El espantoso sonido que hacía la flauta de mi vecino de al lado me despertó malhumorada. Me entraron ganas de bajar y picarle para decirle que la tocaba como si la tubería metida en la nariz, pero era un niño de 10 años, todavía inocente y con muchas cosas por aprender. Busqué mis auriculares por toda la cama pero no los encontraba. Me estaba estresando aún más. Cogí la almohada y me la puse encima de la cabeza, apretando los lateras encima de mis orejas para no escuchar nada. Cuando por fín conseguí relajarme, picaron a la puerta. Esperé a que mi madre abriera pero no hubo respuesta por su parte así que supuse que se habría ido a trabajar. Mi hermana tampoco estaba, por no decir casi nunca. Era independiente, al contrario que yo. Y es algo que nunca me ha gustado, pero no podía evitarlo. El timbre volvió a sonar y pensé en hacerme la dormida hasta que se cansara quién estuviera ahí afuera, tocando las narices a las nueve de la mañana.

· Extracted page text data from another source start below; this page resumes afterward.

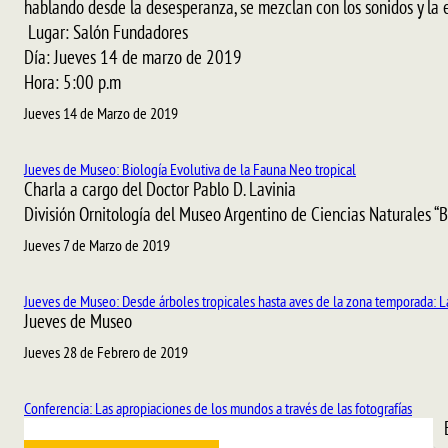
hablando desde la desesperanza, se mezclan con los sonidos y la 
Lugar: Salón Fundadores
Día: Jueves 14 de marzo de 2019
Hora: 5:00 p.m
Jueves 14 de Marzo de 2019
Jueves de Museo: Biología Evolutiva de la Fauna Neo tropical
Charla a cargo del Doctor Pablo D. Lavinia
División Ornitología del Museo Argentino de Ciencias Naturales 
Jueves 7 de Marzo de 2019
Jueves de Museo: Desde árboles tropicales hasta aves de la zona temporada: L
Jueves de Museo
Jueves 28 de Febrero de 2019
Conferencia: Las apropiaciones de los mundos a través de las fotografías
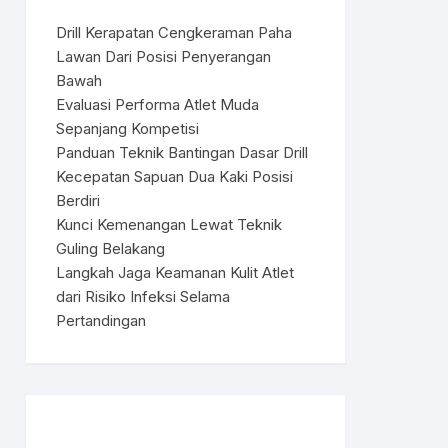
Drill Kerapatan Cengkeraman Paha
Lawan Dari Posisi Penyerangan
Bawah
Evaluasi Performa Atlet Muda
Sepanjang Kompetisi
Panduan Teknik Bantingan Dasar Drill
Kecepatan Sapuan Dua Kaki Posisi
Berdiri
Kunci Kemenangan Lewat Teknik
Guling Belakang
Langkah Jaga Keamanan Kulit Atlet
dari Risiko Infeksi Selama
Pertandingan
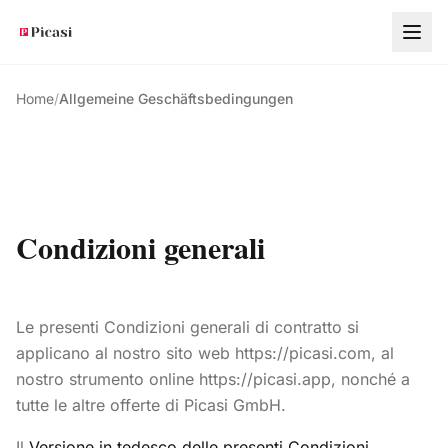
Vai al contenuto principale
Home
/
Allgemeine Geschäftsbedingungen
Condizioni generali
Le presenti Condizioni generali di contratto si
applicano al nostro sito web https://picasi.com, al
nostro strumento online https://picasi.app, nonché a
tutte le altre offerte di Picasi GmbH.
Il
Versione in tedesco delle presenti Condizioni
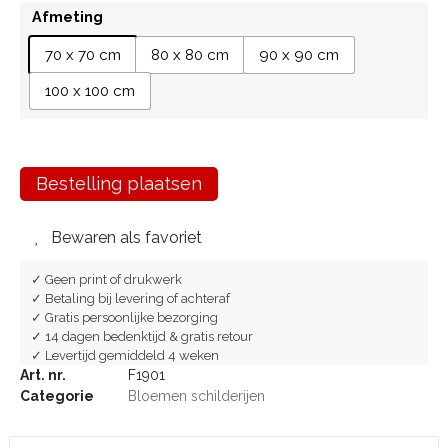
Afmeting
70 x 70 cm
80 x 80 cm
90 x 90 cm
100 x 100 cm
Bestelling plaatsen
Bewaren als favoriet
✓ Geen print of drukwerk
✓ Betaling bij levering of achteraf
✓ Gratis persoonlijke bezorging
✓ 14 dagen bedenktijd & gratis retour
✓ Levertijd gemiddeld 4 weken
Art. nr.
F1901
Categorie
Bloemen schilderijen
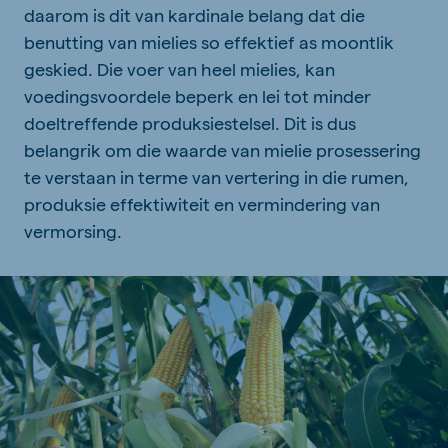
daarom is dit van kardinale belang dat die
benutting van mielies so effektief as moontlik
geskied. Die voer van heel mielies, kan
voedingsvoordele beperk en lei tot minder
doeltreffende produksiestelsel. Dit is dus
belangrik om die waarde van mielie prosessering
te verstaan in terme van vertering in die rumen,
produksie effektiwiteit en vermindering van
vermorsing.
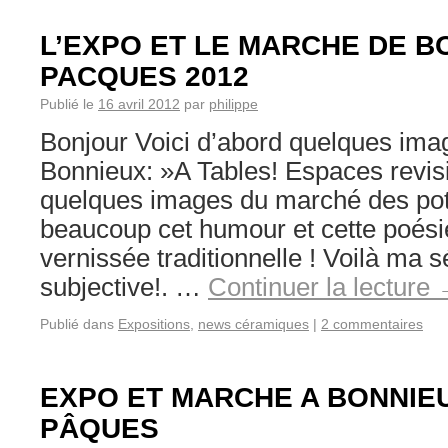
L’EXPO ET LE MARCHE DE B
PACQUES 2012
Publié le
16 avril 2012
par
philippe
Bonjour Voici d’abord quelques ima
Bonnieux: »A Tables! Espaces revisi
quelques images du marché des po
beaucoup cet humour et cette poésie
vernissée traditionnelle ! Voilà ma sé
subjective!. …
Continuer la lecture
Publié dans
Expositions
,
news céramiques
|
2 commentaires
EXPO ET MARCHE A BONNIE
PÂQUES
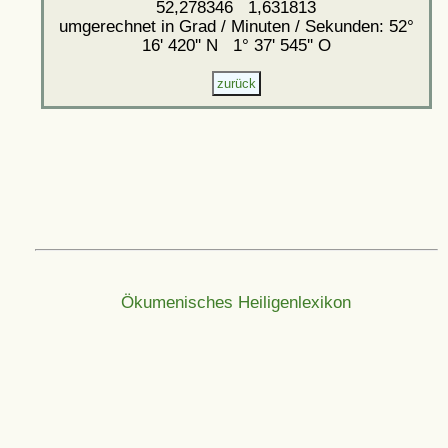
52,278346 1,631813
umgerechnet in Grad / Minuten / Sekunden: 52°
16' 420'' N 1° 37' 545'' O
Ökumenisches Heiligenlexikon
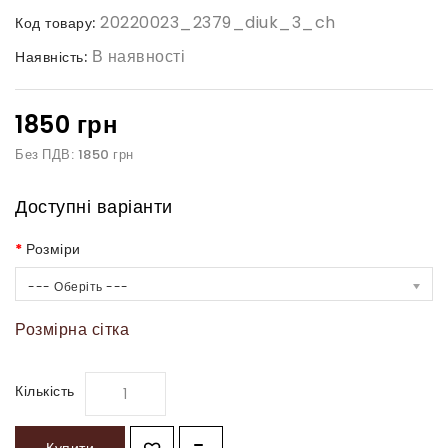
20220023_2379_diuk_3_ch
Код товару:
В наявності
Наявність:
1850 грн
Без ПДВ: 1850 грн
Доступні варіанти
Розміри
--- Оберіть ---
Розмірна сітка
Кількість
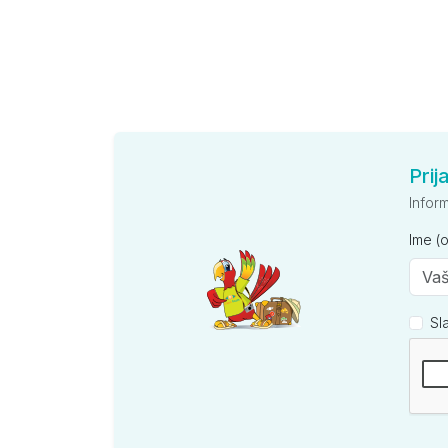
Prij
Infor
Ime (
Sl
Kompan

Pasaron diez minutos y en esos mismos diez minutos, pensé que el timbre se iba a desgastar de tanto darle. Baje de golpe de la cama, a punto de estallar y cuando llegué al portal, abrí la puerta de golpe.

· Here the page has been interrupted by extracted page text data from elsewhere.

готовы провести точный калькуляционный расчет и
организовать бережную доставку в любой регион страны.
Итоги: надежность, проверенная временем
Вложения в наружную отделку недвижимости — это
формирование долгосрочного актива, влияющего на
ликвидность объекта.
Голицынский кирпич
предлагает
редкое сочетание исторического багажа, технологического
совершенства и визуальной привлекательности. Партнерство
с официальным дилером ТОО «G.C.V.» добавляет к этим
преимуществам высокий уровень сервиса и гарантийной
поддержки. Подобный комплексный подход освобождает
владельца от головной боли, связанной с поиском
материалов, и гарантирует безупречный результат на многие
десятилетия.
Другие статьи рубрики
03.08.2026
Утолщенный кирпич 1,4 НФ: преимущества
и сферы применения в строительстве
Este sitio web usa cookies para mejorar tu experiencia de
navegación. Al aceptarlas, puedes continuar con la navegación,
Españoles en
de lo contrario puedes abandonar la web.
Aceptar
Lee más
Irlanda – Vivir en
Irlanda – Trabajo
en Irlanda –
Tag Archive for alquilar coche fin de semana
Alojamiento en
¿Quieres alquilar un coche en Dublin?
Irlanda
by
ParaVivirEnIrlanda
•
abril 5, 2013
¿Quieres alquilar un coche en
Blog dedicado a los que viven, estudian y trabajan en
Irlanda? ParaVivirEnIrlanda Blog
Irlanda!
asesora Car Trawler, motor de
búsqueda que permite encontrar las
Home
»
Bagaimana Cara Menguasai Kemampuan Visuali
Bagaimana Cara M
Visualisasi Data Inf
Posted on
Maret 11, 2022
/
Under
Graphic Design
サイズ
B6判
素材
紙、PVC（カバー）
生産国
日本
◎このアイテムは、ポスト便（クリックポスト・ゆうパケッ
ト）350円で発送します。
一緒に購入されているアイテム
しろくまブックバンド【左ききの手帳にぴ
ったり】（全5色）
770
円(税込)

–¿Se puede saber que es lo que quieres?
–Hola a ti también –Dylan se hizo el ofendido pero no aguantó mucho y se puso a reír. Obviamente, de mi cara todavía dormida. Yo permanecí seria.
–No tienes muy buena cara –me dijo a la vez que entró a casa con una bolsa de plástico en cada mano.

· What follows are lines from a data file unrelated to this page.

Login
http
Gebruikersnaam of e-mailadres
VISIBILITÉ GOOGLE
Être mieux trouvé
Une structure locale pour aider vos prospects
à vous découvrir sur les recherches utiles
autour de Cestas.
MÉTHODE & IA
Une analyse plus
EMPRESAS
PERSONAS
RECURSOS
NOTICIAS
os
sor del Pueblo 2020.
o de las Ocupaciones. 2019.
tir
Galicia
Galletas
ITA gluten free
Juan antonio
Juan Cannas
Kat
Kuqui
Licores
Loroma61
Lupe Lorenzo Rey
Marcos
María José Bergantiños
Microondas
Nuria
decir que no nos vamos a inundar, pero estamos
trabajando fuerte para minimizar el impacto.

–Vaya, ¿no me digas? No me había dado cuenta.
No tenia ganas de bromas, solo quería dormir de una vez.
–¿A que viene tu malhumor? Ayer estabas genial.
Dylan colocó las bolsas encima de la mesa de la cocina.
–La diferencia es que hoy tengo sueño –me tapé la cara con las manos para que dejara de mirarme y reírse de mí. La verdad es que no tenía muy buen aspecto.
–Veo que no eres muy buena madrugadora –seguía riéndose.
–¡Para ya, Dylan! –me quejé.
–¿Qué he hecho ahora? –dijo riéndose.
–Reírte –me crucé de brazos.
–¿No me puedo reír?
–No de mí.
–No me estoy riendo de ti, es solo que... me haces gracia.
Esta vez sonrió para aguantarse la risa.
–Vete a la mierda.
Me lo quedé mirando y acabé riéndome también.
–¿Qué has traído? –le pregunté a la vez que me acerqué a una de las bolsas.
–Ah nada, es que al salir a correr he visto unas magdalenas y no he podido resistirme. Pensé en traérlas para desayunar.
–Genial. Pues manos a la obra, entonces.
Nos pusimos a comer y a hablar sin parar. Estuvimos toda la mañana haciendo payasadas y riéndonos como locos. Todo estaba demasiado bien. Y entonces recordé cuando Dylan desapareció por unos días, sin dejar rastro, sin darme explicaciones y el beso con esa chica. Empecé a pensar que todo esto era una farsa y que estaría acostumbrado a hacerlo con todas para ligar, supongo. Odiaba la sensación de ser utilizada y noté como todo se volvía incómodo. Necesitaba hablarlo de una vez con él, aclarar mis dudas y ver si realmente está jugando a ser el chico bueno con todas o no.
–¿Dylan te puedo preguntar algo?
Estaba nerviosa y no sabía el por qué. Tal vez su respuesta me asustaba.